The Key to Cracking Emerging Markets

SMEs don't have to be at a disadvantage in fast-developing export markets. These 3 tips will help you get ahead

Written by Deborah Aarts

It’s difficult for any company to get a toehold in emerging overseas markets. With many logistical, linguistic and competitive barriers at play—not to mention the difficulty of dealing with a buyer base going through the social and political growing pains inherent to development—selling abroad isn’t for the faint of heart.

It’s even tougher for resource-strapped SMEs to do this.

Read: The 6 Hidden Costs of Emerging Markets

So why should they bother doing business in challenging fast-growth markets? To start, the number of countries surging up the development curve is growing—fast. Along with the BRIC standbys—that’s Brazil, Russia, India and China—there’s strong growth in underserved markets in Eastern Europe, Africa and Southeast Asia, too name a few.

And “these markets often yield a higher return than doing business with many of Canada’s traditional trade partners, especially the U.S.,” according to Rebecca Reuber, a professor of strategic management at the Rotman School of Management at the University of Toronto.

The benefits are potentially lucrative—so long as you’re smart about it.

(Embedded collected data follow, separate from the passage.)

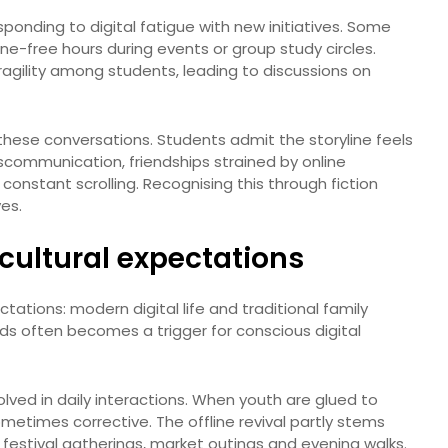
ponding to digital fatigue with new initiatives. Some
ne-free hours during events or group study circles.
fragility among students, leading to discussions on
hese conversations. Students admit the storyline feels
iscommunication, friendships strained by online
 constant scrolling. Recognising this through fiction
ves.
cultural expectations
tations: modern digital life and traditional family
ds often becomes a trigger for conscious digital
olved in daily interactions. When youth are glued to
metimes corrective. The offline revival partly stems
 festival gatherings, market outings and evening walks.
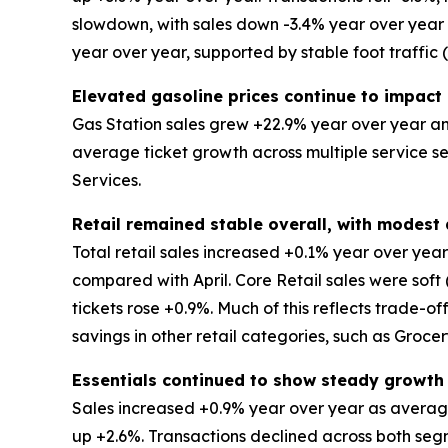
slowdown, with sales down -3.4% year over year an
year over year, supported by stable foot traffic
Elevated gasoline prices continue to impact 
Gas Station sales grew +22.9% year over year and
average ticket growth across multiple service s
Services.
Retail remained stable overall, with modes
Total retail sales increased +0.1% year over ye
compared with April. Core Retail sales were soft
tickets rose +0.9%. Much of this reflects trade-o
savings in other retail categories, such as Groce
Essentials continued to show steady growth
Sales increased +0.9% year over year as average
up +2.6%. Transactions declined across both segm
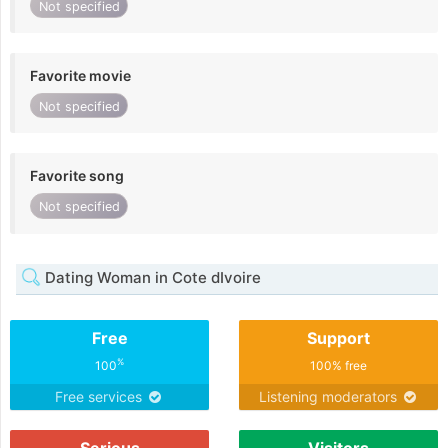
Not specified
Favorite movie
Not specified
Favorite song
Not specified
Dating Woman in Cote dIvoire
Free
Support
%
100
100% free
Free services
Listening moderators
Serious
Visitors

And that means adopting some of the practices outlined by Reuber and co-author Carole Couper in a new report published by the Conference Board of Canada. Called Success in Fast-Growth Markets: Strategies for Smaller Players, the paper identifies the three strategies that put smaller players ahead in emerging markets. Follow them and you’ll eliminate a lot of the risk of selling to developing economies.

1. Always be learning

If you’ve never done business in an emerging market, don’t presume you know how things are done there; there’s a strong likelihood you’ll have a lot to learn. Reuber and Couper suggest connecting with other entrepreneurs (preferably not competitors) who’ve entered the country to learn from their experiences. Other useful approaches:

  • Appeal to trade organizations for advice and/or guidance;
  • “Piggyback” on the expertise of customers with operations (or connections) in the region;
  • Hire a local representative to give you the lay of the land.

2. Don’t neglect relationships

In many of today’s fast-growing countries, personal relationships matter much more than they do in Canada. You shouldn’t view this as simple gladhanding; strong ties with customers and/or suppliers can give you credibility, endorsements, referrals, contacts with key players (e.g. government officials) and invaluable information on the local environment.

Read: Canada’s Missed Trade Opportunity

SMEs often neglect this step, as distance and socio-cultural differences make them tough to foster. But Reuber and Couper say this is one area in which spending extra time and money pays dividends.

3. Play up your tech edge

“Being innovative, and being seen to be innovative, helps mitigate many of the challenges of fast-growth markets,” the authors write. And in that way, Canadian SMEs have tones of potential. We tend to be very good at mastering new technology and protecting intellectual property—areas in which many players in emerging economies struggle. The challenge is making sure others know this.

“An SME that plans to do business in emerging markets should think tactically about how to increase its visibility and reputation as a credible global player, both online and in globally oriented venues,” the paper reads. Awards programs, whitepapers, speaking engagements and the like can help achieve this.